Problem requirements:
Only one stretch of the data below is wanted: the lines starting at the one with "ejemplar de" and ending at the one with "leucemia que se lo", both included, given again exactly.

Page-level text extractions:

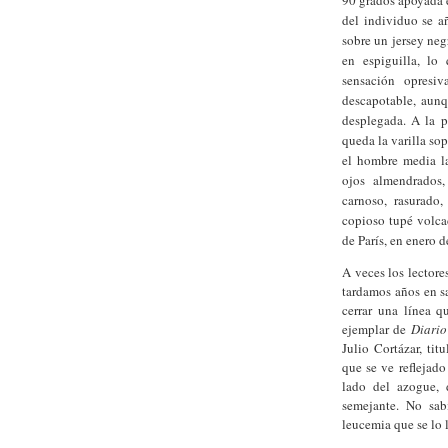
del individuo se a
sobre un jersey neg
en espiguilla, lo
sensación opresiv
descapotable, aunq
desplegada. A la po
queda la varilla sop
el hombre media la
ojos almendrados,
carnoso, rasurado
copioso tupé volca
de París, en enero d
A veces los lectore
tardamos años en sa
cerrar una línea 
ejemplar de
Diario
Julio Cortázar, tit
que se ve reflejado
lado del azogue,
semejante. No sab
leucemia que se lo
---
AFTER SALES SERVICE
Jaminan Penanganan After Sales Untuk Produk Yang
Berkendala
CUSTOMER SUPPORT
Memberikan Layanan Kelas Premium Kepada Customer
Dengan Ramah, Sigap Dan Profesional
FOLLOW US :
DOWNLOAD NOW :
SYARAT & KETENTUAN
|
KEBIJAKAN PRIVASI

Result for this task:
ejemplar de
Diario
Julio Cortázar, tit
que se ve reflejado
lado del azogue,
semejante. No sab
leucemia que se lo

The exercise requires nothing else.